• What is needed
In the material below, find the span from the line with "Lorsqu'un obstacle (ob" to the line with "การันตีอัญมณีพลอยแท้ 100% กับ" and transcribe only those lines, exactly, ends included, without the pictures.
───── Entries provided ─────
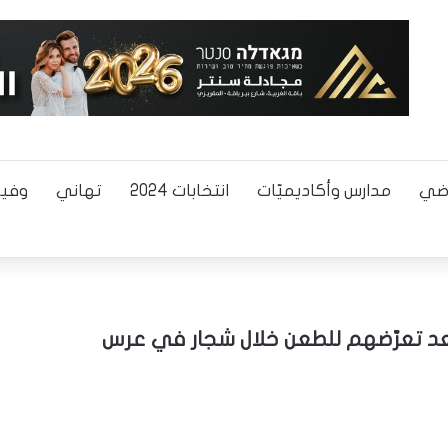
اضي
مدارس وأكاديميّات
انتخابات 2024
تهاني
وفيا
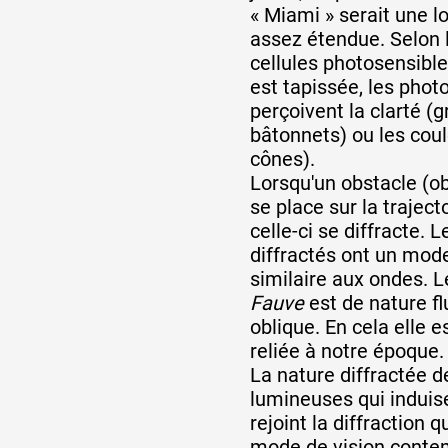
« Miami » serait une l
assez étendue. Selon
cellules photosensible
est tapissée, les phot
perçoivent la clarté (
bâtonnets) ou les cou
cônes).
Lorsqu'un obstacle (ob
se place sur la traject
celle-ci se diffracte.
diffractés ont un mod
similaire aux ondes.
Fauve
est de nature fl
oblique. En cela elle 
reliée à notre époque.
La nature diffractée 
lumineuses qui induise
rejoint la diffraction q
mode de vision contem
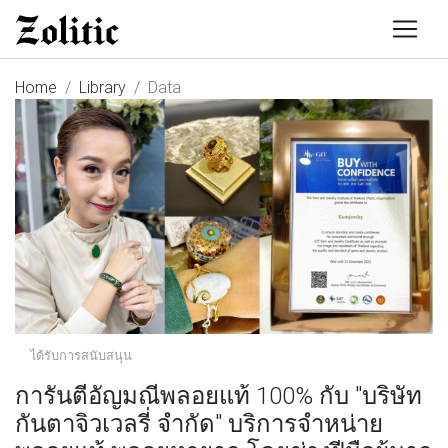
Home
Library
Data
ได้รับการสนับสนุน
การันตีอัญมณีพลอยแท้ 100% กับ "บริษัท
กันตาจิวเวลรี่ จำกัด" บริการจำหน่าย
─────
• Response
Lorsqu'un obstacle (ob
se place sur la traject
celle-ci se diffracte.
diffractés ont un mod
similaire aux ondes.
Fauve
est de nature fl
oblique. En cela elle 
reliée à notre époque.
La nature diffractée 
lumineuses qui induise
rejoint la diffraction q
mode de vision contem
Home
Library
Data
ได้รับการสนับสนุน
การันตีอัญมณีพลอยแท้ 100% กับ "บริษัท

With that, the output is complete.